If you're not going to stop complaining about the burnt taste have one of the mints I made. They're in fun, festive colors! Only eat one. Quickly, before they melt.

Otana
Jun 1, 2005

Let's go see what kind of trouble we can get into.
And then you can eat the plate!

The Fuzzy Hulk
Nov 22, 2007

ASK ME ABOUT CROSSING THE STREAMS


If you made pancakes in a waffle iron wouldn't you just make a waffle?

Fleta Mcgurn
Oct 5, 2003

Porpoise noise continues.

The Fuzzy Hulk posted:

If you made pancakes in a waffle iron wouldn't you just make a waffle?

NO because you see


uh


YEAH


I didn't have a chance to use it yesterday because I was too busy with not going outside or cooking or doing anything productive, but I want to try some of the egg thingies.

Danger Mahoney
Mar 19, 2007

by FactsAreUseless
Christmas at my brother's this year and lo and behold waffle iron everything. What is with this article ruining everyone's Christmas food? Is there an idiot mom-baby mailing list?

trickybiscuits
Jan 13, 2008

yospos
I'm probably the only person in the world who would love a waffle iron, and I didn't get one. I've even got a recipe for homemade waffles.

Darth Freddy
Feb 6, 2007

An Emperor's slightest dislike is transmitted to those who serve him, and there it is amplified into rage.

Dr. Stab posted:

I was imagining doing this with a propane stove.

We use a comal over a propane stove all the time.

Islam is the Lite Rock FM
Jul 27, 2007

by exmarx

trickybiscuits posted:

I'm probably the only person in the world who would love a waffle iron, and I didn't get one. I've even got a recipe for homemade waffles.

Waffles irons rock for making kicking rad waffles.
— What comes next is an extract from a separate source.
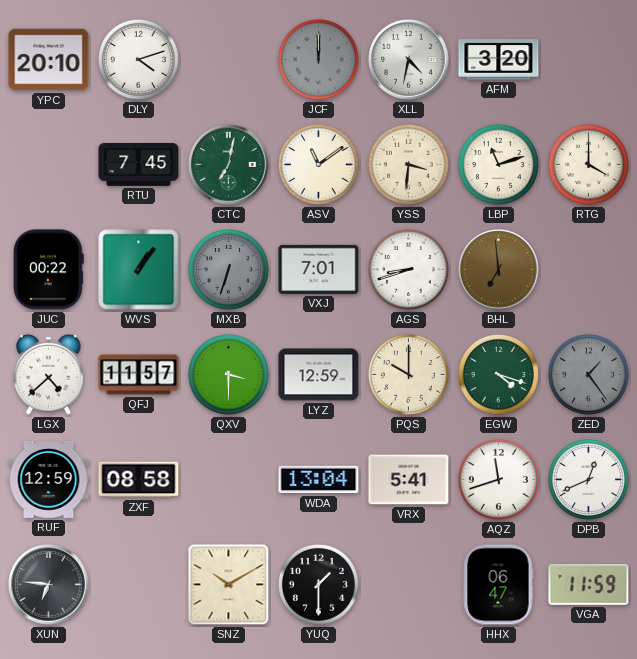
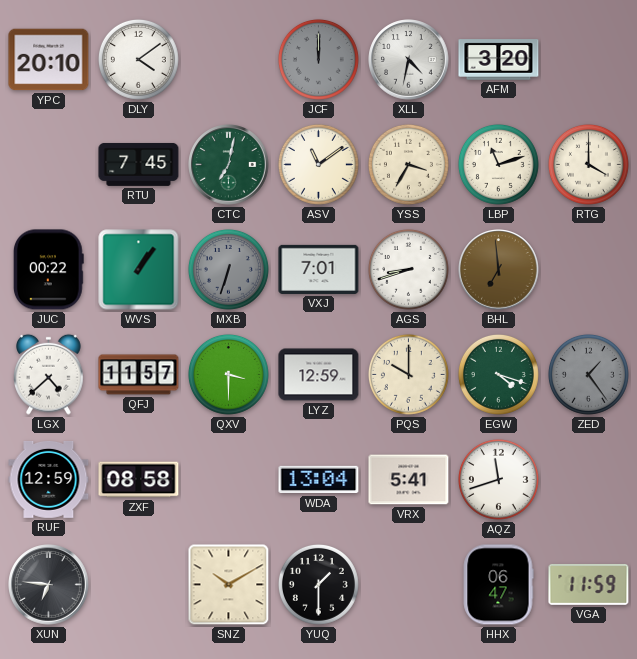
DLY: 4:12 -> 4:09
YSS: 3:31 -> 3:35
DPB: 12:41 -> none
They are poo poo life hacks for everything not waffle.

Halloween Jack
Sep 12, 2003
I WILL CUT OFF BOTH OF MY ARMS BEFORE I VOTE FOR ANYONE THAT IS MORE POPULAR THAN BERNIE!!!!!
How ironic (uh, no pun intended) that waffles are one thing where yes, you should just use this kitchen gadget that exists to make a specific food.

ChaosArgate
Oct 10, 2012

Why does everyone think I'm going to get in trouble?

Hey you, are you having trouble pouring juice from a carton like this man?



Well fret no more! Allow me to reveal you the secrets of pouring juice! Simply... turn the carton upside-down.

WOLF HONGO
Aug 29, 2014

Life hack: open your beer in the car by using your seatbelt

Desperado Bones
Aug 29, 2009

Cute, adorable, and creepy at the same time!


WOLF HONGO posted:

Life hack: open your beer in the car by using your seatbelt

Use your room door's strike plate! (is that what is called?)*



*You might end spilling half your beer if you are not careful.

Choco1980
Feb 22, 2013

I fell in love with a Video Nasty

DemeaninDemon posted:

I got a waffle iron too. Gonna make me some poo poo grilled cheese.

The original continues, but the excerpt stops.